◆ **Task directions**
Look below for the line containing "and secure important" and the line containing "brushing to something"; repeat exactly those two lines and all lines between them, and nothing else.

***** Data for this task

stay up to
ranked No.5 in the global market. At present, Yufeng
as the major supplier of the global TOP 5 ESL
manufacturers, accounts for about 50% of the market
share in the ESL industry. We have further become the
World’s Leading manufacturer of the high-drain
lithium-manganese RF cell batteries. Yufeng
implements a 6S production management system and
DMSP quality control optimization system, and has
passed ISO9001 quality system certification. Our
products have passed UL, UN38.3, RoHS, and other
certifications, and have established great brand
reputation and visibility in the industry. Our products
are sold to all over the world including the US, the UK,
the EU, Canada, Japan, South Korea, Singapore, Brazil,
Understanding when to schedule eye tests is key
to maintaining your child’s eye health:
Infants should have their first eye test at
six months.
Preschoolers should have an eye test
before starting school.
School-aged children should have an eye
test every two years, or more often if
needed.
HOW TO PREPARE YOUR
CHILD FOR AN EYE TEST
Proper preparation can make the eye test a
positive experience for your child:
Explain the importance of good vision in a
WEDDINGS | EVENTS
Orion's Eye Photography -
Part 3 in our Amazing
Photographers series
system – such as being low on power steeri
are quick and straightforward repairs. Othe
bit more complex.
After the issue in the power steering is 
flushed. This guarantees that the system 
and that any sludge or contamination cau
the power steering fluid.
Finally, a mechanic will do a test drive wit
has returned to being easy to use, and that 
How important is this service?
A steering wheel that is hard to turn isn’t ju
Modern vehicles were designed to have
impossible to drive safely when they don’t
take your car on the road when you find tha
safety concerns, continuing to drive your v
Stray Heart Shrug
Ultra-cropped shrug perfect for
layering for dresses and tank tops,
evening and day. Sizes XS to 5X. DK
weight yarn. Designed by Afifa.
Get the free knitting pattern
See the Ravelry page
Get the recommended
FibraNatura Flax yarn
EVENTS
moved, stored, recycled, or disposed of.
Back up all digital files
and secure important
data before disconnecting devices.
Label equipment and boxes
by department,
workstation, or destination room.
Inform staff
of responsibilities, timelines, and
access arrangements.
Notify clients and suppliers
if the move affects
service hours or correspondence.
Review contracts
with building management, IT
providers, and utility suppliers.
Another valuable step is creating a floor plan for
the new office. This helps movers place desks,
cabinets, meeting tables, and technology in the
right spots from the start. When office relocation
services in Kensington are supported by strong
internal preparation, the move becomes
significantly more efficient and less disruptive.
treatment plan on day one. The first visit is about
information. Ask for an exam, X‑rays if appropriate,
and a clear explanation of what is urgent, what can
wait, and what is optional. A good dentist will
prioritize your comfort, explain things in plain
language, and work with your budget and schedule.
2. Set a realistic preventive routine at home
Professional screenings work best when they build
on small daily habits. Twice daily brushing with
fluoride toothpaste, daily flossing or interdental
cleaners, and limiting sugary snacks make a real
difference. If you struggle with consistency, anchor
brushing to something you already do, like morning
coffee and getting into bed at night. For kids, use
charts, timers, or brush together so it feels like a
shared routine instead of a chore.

**********

◆ **Exercise response**
and secure important
data before disconnecting devices.
Label equipment and boxes
by department,
workstation, or destination room.
Inform staff
of responsibilities, timelines, and
access arrangements.
Notify clients and suppliers
if the move affects
service hours or correspondence.
Review contracts
with building management, IT
providers, and utility suppliers.
Another valuable step is creating a floor plan for
the new office. This helps movers place desks,
cabinets, meeting tables, and technology in the
right spots from the start. When office relocation
services in Kensington are supported by strong
internal preparation, the move becomes
significantly more efficient and less disruptive.
treatment plan on day one. The first visit is about
information. Ask for an exam, X‑rays if appropriate,
and a clear explanation of what is urgent, what can
wait, and what is optional. A good dentist will
prioritize your comfort, explain things in plain
language, and work with your budget and schedule.
2. Set a realistic preventive routine at home
Professional screenings work best when they build
on small daily habits. Twice daily brushing with
fluoride toothpaste, daily flossing or interdental
cleaners, and limiting sugary snacks make a real
difference. If you struggle with consistency, anchor
brushing to something you already do, like morning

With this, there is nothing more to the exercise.